What Are PCP Agreements?
PCP (Personal Contract Purchase) allows you to drive a car by paying a deposit and monthly instalments over a fixed period. At the end of the term, you can return the car, exchange it, or pay a final balloon payment to own it. Although PCP offers affordability and flexibility, many consumers enter these agreements without understanding the full terms—making them potential candidates for PCP claims.
How Do You Know If Your PCP Was Mis-Sold?
Thousands of drivers are now questioning the fairness and transparency of their car finance agreements. You may be eligible to make PCP claims if:
- Commission was hidden: If a dealer or broker received a commission that wasn’t disclosed to you, this could have influenced the deal you were offered.
- Lack of explanation: If the terms of the agreement—like balloon payments, interest rates, or mileage limits—weren’t properly explained, that’s a red flag.
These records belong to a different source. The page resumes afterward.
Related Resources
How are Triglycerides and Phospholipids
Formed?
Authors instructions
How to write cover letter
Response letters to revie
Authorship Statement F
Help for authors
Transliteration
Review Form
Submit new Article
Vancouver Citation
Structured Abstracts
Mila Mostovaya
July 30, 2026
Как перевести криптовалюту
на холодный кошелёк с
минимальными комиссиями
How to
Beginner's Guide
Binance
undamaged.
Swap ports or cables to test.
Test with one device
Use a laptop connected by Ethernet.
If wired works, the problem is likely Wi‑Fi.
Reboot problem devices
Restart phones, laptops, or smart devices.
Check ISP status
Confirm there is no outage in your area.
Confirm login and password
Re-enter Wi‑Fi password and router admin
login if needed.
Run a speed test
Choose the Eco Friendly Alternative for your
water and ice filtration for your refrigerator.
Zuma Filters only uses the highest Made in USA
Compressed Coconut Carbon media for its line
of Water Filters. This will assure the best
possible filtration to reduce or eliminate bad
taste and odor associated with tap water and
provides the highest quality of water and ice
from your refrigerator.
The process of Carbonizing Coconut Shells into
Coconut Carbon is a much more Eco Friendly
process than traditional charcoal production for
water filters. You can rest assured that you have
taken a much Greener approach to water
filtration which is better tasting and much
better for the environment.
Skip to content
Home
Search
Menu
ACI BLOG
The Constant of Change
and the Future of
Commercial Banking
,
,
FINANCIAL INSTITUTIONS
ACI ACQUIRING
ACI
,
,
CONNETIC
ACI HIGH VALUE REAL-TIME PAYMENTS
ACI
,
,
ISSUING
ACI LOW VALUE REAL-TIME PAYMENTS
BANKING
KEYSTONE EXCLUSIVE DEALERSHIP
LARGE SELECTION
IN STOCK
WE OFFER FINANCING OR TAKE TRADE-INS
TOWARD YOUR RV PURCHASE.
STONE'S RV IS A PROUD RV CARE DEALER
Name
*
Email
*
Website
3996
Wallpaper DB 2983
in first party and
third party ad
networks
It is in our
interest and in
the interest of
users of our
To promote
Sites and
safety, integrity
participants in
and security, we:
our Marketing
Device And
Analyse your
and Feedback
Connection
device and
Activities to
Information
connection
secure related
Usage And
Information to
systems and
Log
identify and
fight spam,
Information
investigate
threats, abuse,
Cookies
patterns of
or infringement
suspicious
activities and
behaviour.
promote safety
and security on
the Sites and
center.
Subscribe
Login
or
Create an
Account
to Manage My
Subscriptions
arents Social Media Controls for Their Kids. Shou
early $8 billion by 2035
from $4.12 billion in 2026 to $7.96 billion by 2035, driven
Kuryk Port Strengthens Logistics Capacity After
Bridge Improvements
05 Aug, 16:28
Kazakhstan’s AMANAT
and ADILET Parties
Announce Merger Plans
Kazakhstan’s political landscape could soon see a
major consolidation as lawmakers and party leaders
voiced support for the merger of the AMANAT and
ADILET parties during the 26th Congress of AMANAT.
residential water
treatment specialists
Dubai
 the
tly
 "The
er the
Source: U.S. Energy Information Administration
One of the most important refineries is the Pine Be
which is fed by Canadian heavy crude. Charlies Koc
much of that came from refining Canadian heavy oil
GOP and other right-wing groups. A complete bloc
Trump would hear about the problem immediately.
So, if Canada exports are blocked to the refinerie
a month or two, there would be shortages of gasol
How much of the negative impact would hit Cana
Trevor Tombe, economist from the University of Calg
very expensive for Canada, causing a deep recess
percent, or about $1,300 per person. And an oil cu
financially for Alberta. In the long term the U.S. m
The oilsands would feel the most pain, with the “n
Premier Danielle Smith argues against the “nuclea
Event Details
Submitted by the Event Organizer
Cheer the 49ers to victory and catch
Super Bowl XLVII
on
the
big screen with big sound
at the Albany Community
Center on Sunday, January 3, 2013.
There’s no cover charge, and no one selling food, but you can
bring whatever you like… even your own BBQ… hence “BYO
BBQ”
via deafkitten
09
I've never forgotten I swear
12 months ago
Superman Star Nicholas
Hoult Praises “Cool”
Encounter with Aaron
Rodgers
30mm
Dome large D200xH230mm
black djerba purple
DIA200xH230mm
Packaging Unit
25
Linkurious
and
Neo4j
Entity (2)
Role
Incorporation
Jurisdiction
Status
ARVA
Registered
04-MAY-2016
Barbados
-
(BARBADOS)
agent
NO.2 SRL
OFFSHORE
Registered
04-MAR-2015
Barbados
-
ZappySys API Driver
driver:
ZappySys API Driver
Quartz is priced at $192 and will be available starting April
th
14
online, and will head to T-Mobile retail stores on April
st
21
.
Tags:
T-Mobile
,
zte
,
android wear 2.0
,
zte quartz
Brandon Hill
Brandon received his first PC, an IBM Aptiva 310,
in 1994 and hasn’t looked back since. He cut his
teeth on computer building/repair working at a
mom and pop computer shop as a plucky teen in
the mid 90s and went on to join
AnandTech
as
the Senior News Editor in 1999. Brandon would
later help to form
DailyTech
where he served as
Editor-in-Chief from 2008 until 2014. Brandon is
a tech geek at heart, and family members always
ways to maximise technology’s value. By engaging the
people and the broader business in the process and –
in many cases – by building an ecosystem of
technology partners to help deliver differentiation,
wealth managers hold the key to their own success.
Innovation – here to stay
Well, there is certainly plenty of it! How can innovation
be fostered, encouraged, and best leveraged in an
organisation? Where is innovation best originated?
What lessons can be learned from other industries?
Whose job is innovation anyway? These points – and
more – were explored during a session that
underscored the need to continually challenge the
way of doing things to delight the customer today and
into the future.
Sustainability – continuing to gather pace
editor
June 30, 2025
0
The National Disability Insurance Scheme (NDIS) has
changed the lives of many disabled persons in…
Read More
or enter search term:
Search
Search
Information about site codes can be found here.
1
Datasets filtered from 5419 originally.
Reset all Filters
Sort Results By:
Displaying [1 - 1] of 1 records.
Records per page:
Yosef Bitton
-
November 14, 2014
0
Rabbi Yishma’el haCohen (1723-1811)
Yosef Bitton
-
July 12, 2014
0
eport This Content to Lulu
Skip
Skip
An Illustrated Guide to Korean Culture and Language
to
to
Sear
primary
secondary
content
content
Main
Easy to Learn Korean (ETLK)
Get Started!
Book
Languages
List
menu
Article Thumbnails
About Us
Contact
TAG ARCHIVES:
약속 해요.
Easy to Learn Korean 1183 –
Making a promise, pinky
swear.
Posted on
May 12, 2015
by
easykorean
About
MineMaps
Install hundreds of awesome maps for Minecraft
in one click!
- Unsuitable product: If the finance package didn’t match your financial situation or needs, you might have been mis-sold.
- Unfair interest rates: Some consumers paid inflated interest rates compared to what they were originally quoted.
Any of these issues could be grounds for legitimate PCP claims.
Who Can Make PCP Claims?
You may be entitled to file PCP claims if the following apply:
- Your agreement started within the last six years, or you became aware of the mis-selling within the past three.
- You weren’t given the full details of how the deal worked, including any commission or interest rate details.
- You experienced financial loss due to undisclosed or unfair terms.
Even if you no longer have the car, you could still be entitled to compensation through PCP claims.
What Compensation Can You Expect?
Successful PCP claims could result in:
- Reimbursement of overpaid interest or fees
- Reduction of outstanding balances
- Compensation for financial stress or hardship
This could make a significant difference in your finances, especially if you’re still paying off your car loan.
How to File a PCP Claim
If you believe you’ve been affected, here’s how to get started with PCP claims:
- Check your paperwork: Review your agreement for missing or misleading details.
- Gather evidence: Save emails, messages, and finance documents that support your case.
- Raise a complaint: Contact your finance provider with a formal complaint.
- Seek expert help: If your provider doesn’t resolve it, a solicitor or claims specialist can help manage your PCP claims.
- Contact the Financial Ombudsman: For unresolved complaints, escalate the issue for independent review.
Final Thoughts
If you entered into a car finance deal without full transparency, you might have a valid case for PCP claims by Legal Assist. Don’t ignore the signs of a mis-sold agreement. By acting early and seeking advice, you can recover money you’re rightfully owed. As more consumers come forward, PCP claims are becoming a crucial route to financial fairness in the motor finance industry.